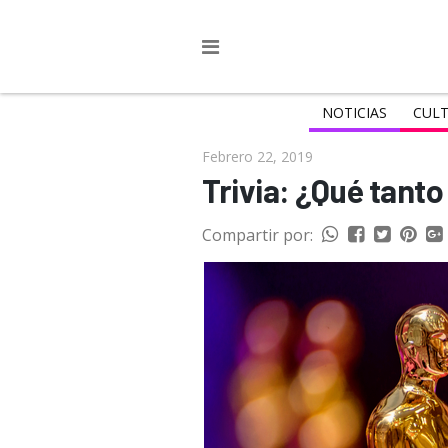
NOTICIAS
CULT
Febrero 22, 2019
Trivia: ¿Qué tant
Compartir por:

--------------------------------

=== WHAT THE TASK REQUIRES ===
From the first line to the last, repeat the listing exactly and skip its images.

=== SOLUTION TO THIS EXERCISE ===
NOTICIAS
CULT
Febrero 22, 2019
Trivia: ¿Qué tant
Compartir por:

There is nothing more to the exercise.